::: Records for this exercise

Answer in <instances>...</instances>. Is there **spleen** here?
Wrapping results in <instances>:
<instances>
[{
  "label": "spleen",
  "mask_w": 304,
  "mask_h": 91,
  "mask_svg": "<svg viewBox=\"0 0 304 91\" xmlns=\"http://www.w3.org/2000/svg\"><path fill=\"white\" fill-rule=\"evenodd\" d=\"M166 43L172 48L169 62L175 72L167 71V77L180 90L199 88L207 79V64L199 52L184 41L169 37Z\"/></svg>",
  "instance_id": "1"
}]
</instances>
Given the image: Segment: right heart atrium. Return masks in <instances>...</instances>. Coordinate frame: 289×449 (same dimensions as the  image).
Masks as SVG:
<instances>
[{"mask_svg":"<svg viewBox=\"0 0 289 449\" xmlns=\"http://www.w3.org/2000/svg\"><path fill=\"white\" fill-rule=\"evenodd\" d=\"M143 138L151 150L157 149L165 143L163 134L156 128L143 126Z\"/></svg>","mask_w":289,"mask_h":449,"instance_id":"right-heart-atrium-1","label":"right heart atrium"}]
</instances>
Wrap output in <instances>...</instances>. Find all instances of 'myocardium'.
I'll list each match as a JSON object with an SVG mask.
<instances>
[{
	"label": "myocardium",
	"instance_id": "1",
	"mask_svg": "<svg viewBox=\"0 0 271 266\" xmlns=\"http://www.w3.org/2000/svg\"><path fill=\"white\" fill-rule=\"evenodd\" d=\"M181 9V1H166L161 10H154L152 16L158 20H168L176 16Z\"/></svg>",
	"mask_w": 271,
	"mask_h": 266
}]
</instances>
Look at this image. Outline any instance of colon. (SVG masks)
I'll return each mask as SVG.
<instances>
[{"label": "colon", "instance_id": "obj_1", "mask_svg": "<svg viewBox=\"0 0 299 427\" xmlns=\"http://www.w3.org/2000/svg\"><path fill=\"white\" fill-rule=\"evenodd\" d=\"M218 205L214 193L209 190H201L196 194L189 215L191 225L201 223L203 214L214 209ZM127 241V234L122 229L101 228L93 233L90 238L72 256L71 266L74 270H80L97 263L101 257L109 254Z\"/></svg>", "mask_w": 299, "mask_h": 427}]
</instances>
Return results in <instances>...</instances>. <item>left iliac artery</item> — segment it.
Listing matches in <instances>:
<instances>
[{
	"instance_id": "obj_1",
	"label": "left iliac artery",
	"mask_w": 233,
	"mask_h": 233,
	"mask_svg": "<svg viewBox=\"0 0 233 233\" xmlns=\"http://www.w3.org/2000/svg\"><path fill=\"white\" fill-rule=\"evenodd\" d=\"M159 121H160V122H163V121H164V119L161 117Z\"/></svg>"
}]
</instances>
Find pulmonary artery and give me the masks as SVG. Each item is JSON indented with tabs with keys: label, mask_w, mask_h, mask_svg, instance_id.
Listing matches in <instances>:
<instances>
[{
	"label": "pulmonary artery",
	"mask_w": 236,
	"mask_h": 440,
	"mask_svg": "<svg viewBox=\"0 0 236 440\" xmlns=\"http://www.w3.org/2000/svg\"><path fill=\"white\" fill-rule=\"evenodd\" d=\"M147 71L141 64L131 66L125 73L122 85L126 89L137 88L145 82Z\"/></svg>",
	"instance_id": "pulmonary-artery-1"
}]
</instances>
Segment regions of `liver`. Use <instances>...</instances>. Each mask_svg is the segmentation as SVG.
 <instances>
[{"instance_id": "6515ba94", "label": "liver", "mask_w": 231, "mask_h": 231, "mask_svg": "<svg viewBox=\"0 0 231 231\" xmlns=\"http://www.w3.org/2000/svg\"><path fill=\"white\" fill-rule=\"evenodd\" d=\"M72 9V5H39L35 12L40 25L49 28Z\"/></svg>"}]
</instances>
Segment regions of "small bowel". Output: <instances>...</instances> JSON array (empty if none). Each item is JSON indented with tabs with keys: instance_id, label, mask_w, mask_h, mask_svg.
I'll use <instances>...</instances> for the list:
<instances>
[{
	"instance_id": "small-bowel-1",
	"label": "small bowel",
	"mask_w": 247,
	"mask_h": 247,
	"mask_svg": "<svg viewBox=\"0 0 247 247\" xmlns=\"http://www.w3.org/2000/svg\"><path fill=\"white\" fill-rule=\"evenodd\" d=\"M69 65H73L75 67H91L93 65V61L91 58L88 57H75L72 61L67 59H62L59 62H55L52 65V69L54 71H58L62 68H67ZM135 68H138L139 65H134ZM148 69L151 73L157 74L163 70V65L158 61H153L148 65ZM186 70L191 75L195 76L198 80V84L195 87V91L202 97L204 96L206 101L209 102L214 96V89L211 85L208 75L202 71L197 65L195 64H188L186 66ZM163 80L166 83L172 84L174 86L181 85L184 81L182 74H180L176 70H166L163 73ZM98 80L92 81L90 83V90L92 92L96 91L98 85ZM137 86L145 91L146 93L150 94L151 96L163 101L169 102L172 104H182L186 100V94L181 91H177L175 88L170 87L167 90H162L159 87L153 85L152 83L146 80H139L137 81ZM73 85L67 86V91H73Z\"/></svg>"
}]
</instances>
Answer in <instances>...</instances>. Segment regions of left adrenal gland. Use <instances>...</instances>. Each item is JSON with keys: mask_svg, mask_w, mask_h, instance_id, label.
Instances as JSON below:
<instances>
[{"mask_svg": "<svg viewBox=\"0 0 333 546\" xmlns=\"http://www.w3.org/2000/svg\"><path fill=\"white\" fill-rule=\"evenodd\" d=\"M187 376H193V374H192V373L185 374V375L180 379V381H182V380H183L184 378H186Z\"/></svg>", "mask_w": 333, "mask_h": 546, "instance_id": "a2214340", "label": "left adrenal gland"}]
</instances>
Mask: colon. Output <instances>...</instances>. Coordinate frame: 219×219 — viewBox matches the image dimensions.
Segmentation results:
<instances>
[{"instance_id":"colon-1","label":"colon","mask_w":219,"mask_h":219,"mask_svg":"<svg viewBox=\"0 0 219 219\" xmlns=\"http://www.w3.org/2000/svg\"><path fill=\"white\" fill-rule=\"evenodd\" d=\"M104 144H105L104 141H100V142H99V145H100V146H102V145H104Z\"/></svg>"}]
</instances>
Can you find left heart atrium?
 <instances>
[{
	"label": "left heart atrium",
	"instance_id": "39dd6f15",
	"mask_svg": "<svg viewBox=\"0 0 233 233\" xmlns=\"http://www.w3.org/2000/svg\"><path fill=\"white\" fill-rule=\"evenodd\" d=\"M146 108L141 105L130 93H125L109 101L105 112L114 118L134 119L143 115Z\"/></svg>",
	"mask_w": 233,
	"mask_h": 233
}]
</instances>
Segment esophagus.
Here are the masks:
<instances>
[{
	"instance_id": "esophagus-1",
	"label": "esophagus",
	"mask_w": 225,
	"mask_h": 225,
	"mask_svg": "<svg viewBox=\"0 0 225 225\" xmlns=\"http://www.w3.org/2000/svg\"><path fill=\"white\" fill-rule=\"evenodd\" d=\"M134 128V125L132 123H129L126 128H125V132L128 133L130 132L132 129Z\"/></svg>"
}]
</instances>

::::::

- _Task goal_
The entries must all be transcribed exactly.

- _Exercise solution_
Answer in <instances>...</instances>. Is there **spleen** here?
Wrapping results in <instances>:
<instances>
[{
  "label": "spleen",
  "mask_w": 304,
  "mask_h": 91,
  "mask_svg": "<svg viewBox=\"0 0 304 91\" xmlns=\"http://www.w3.org/2000/svg\"><path fill=\"white\" fill-rule=\"evenodd\" d=\"M166 43L172 48L169 62L175 72L167 71V77L180 90L199 88L207 79V64L199 52L184 41L169 37Z\"/></svg>",
  "instance_id": "1"
}]
</instances>
Given the image: Segment: right heart atrium. Return masks in <instances>...</instances>. Coordinate frame: 289×449 (same dimensions as the  image).
Masks as SVG:
<instances>
[{"mask_svg":"<svg viewBox=\"0 0 289 449\" xmlns=\"http://www.w3.org/2000/svg\"><path fill=\"white\" fill-rule=\"evenodd\" d=\"M143 138L151 150L157 149L165 143L163 134L156 128L143 126Z\"/></svg>","mask_w":289,"mask_h":449,"instance_id":"right-heart-atrium-1","label":"right heart atrium"}]
</instances>
Wrap output in <instances>...</instances>. Find all instances of 'myocardium'.
I'll list each match as a JSON object with an SVG mask.
<instances>
[{
	"label": "myocardium",
	"instance_id": "1",
	"mask_svg": "<svg viewBox=\"0 0 271 266\" xmlns=\"http://www.w3.org/2000/svg\"><path fill=\"white\" fill-rule=\"evenodd\" d=\"M181 9V1H166L161 10H154L152 16L158 20H168L176 16Z\"/></svg>",
	"mask_w": 271,
	"mask_h": 266
}]
</instances>
Look at this image. Outline any instance of colon. (SVG masks)
I'll return each mask as SVG.
<instances>
[{"label": "colon", "instance_id": "obj_1", "mask_svg": "<svg viewBox=\"0 0 299 427\" xmlns=\"http://www.w3.org/2000/svg\"><path fill=\"white\" fill-rule=\"evenodd\" d=\"M218 205L214 193L209 190H201L196 194L189 215L191 225L201 223L203 214L214 209ZM127 241V234L122 229L101 228L93 233L90 238L72 256L71 266L74 270H80L97 263L101 257L109 254Z\"/></svg>", "mask_w": 299, "mask_h": 427}]
</instances>
Return results in <instances>...</instances>. <item>left iliac artery</item> — segment it.
Listing matches in <instances>:
<instances>
[{
	"instance_id": "obj_1",
	"label": "left iliac artery",
	"mask_w": 233,
	"mask_h": 233,
	"mask_svg": "<svg viewBox=\"0 0 233 233\" xmlns=\"http://www.w3.org/2000/svg\"><path fill=\"white\" fill-rule=\"evenodd\" d=\"M159 121H160V122H163V121H164V119L161 117Z\"/></svg>"
}]
</instances>
Find pulmonary artery and give me the masks as SVG. Each item is JSON indented with tabs with keys: label, mask_w, mask_h, mask_svg, instance_id.
Listing matches in <instances>:
<instances>
[{
	"label": "pulmonary artery",
	"mask_w": 236,
	"mask_h": 440,
	"mask_svg": "<svg viewBox=\"0 0 236 440\" xmlns=\"http://www.w3.org/2000/svg\"><path fill=\"white\" fill-rule=\"evenodd\" d=\"M147 71L141 64L131 66L125 73L122 85L126 89L137 88L145 82Z\"/></svg>",
	"instance_id": "pulmonary-artery-1"
}]
</instances>
Segment regions of `liver`. Use <instances>...</instances>. Each mask_svg is the segmentation as SVG.
 <instances>
[{"instance_id": "6515ba94", "label": "liver", "mask_w": 231, "mask_h": 231, "mask_svg": "<svg viewBox=\"0 0 231 231\" xmlns=\"http://www.w3.org/2000/svg\"><path fill=\"white\" fill-rule=\"evenodd\" d=\"M72 9V5H39L35 12L40 25L49 28Z\"/></svg>"}]
</instances>
Segment regions of "small bowel". Output: <instances>...</instances> JSON array (empty if none). Each item is JSON indented with tabs with keys: instance_id, label, mask_w, mask_h, mask_svg.
I'll use <instances>...</instances> for the list:
<instances>
[{
	"instance_id": "small-bowel-1",
	"label": "small bowel",
	"mask_w": 247,
	"mask_h": 247,
	"mask_svg": "<svg viewBox=\"0 0 247 247\" xmlns=\"http://www.w3.org/2000/svg\"><path fill=\"white\" fill-rule=\"evenodd\" d=\"M69 65H73L75 67H91L93 65V61L91 58L88 57H75L72 61L67 59H62L59 62H55L52 65V69L54 71H58L62 68H67ZM135 68H138L139 65H134ZM148 69L151 73L157 74L163 70V65L158 61H153L148 65ZM186 70L191 75L195 76L198 80V84L195 87V91L202 97L204 96L206 101L209 102L214 96V89L211 85L208 75L202 71L197 65L195 64H188L186 66ZM163 80L166 83L172 84L174 86L181 85L184 81L182 74H180L176 70H166L163 73ZM98 80L92 81L90 83V90L92 92L96 91L98 85ZM137 86L145 91L146 93L150 94L151 96L163 101L169 102L172 104H182L186 100V94L181 91H177L175 88L170 87L167 90H162L159 87L153 85L152 83L146 80H139L137 81ZM73 85L67 86V91H73Z\"/></svg>"
}]
</instances>
Answer in <instances>...</instances>. Segment regions of left adrenal gland. Use <instances>...</instances>. Each item is JSON with keys: mask_svg, mask_w, mask_h, instance_id, label.
Instances as JSON below:
<instances>
[{"mask_svg": "<svg viewBox=\"0 0 333 546\" xmlns=\"http://www.w3.org/2000/svg\"><path fill=\"white\" fill-rule=\"evenodd\" d=\"M187 376H193V374H192V373L185 374V375L180 379V381H182V380H183L184 378H186Z\"/></svg>", "mask_w": 333, "mask_h": 546, "instance_id": "a2214340", "label": "left adrenal gland"}]
</instances>
Mask: colon. Output <instances>...</instances>. Coordinate frame: 219×219 — viewBox matches the image dimensions.
Segmentation results:
<instances>
[{"instance_id":"colon-1","label":"colon","mask_w":219,"mask_h":219,"mask_svg":"<svg viewBox=\"0 0 219 219\" xmlns=\"http://www.w3.org/2000/svg\"><path fill=\"white\" fill-rule=\"evenodd\" d=\"M104 144H105L104 141H100V142H99V145H100V146H102V145H104Z\"/></svg>"}]
</instances>
Can you find left heart atrium?
 <instances>
[{
	"label": "left heart atrium",
	"instance_id": "39dd6f15",
	"mask_svg": "<svg viewBox=\"0 0 233 233\" xmlns=\"http://www.w3.org/2000/svg\"><path fill=\"white\" fill-rule=\"evenodd\" d=\"M146 108L141 105L130 93H125L109 101L105 112L114 118L134 119L143 115Z\"/></svg>",
	"mask_w": 233,
	"mask_h": 233
}]
</instances>
Segment esophagus.
Here are the masks:
<instances>
[{
	"instance_id": "esophagus-1",
	"label": "esophagus",
	"mask_w": 225,
	"mask_h": 225,
	"mask_svg": "<svg viewBox=\"0 0 225 225\" xmlns=\"http://www.w3.org/2000/svg\"><path fill=\"white\" fill-rule=\"evenodd\" d=\"M134 128V125L132 123H129L126 128H125V132L128 133L130 132L132 129Z\"/></svg>"
}]
</instances>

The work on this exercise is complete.